**DATA SECTION:**
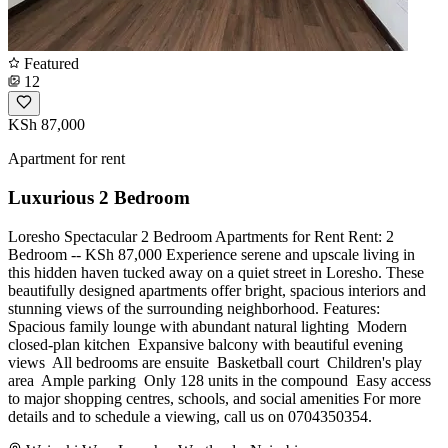
Featured
12
KSh 87,000
Apartment for rent
Luxurious 2 Bedroom
Loresho Spectacular 2 Bedroom Apartments for Rent Rent: 2
Bedroom -- KSh 87,000 Experience serene and upscale living in
this hidden haven tucked away on a quiet street in Loresho. These
beautifully designed apartments offer bright, spacious interiors and
stunning views of the surrounding neighborhood. Features: ️
Spacious family lounge with abundant natural lighting ️ Modern
closed-plan kitchen ️ Expansive balcony with beautiful evening
views ️ All bedrooms are ensuite ️ Basketball court ️ Children's play
area ️ Ample parking ️ Only 128 units in the compound ️ Easy access
to major shopping centres, schools, and social amenities For more
details and to schedule a viewing, call us on 0704350354.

**TASK ITEM:**
Starting with the first line of the data, transcribe every line exactly through the one containing "this hidden haven". No pictures go in.

**RESPONSE TO THE EXERCISE:**
Featured
12
KSh 87,000
Apartment for rent
Luxurious 2 Bedroom
Loresho Spectacular 2 Bedroom Apartments for Rent Rent: 2
Bedroom -- KSh 87,000 Experience serene and upscale living in
this hidden haven tucked away on a quiet street in Loresho. These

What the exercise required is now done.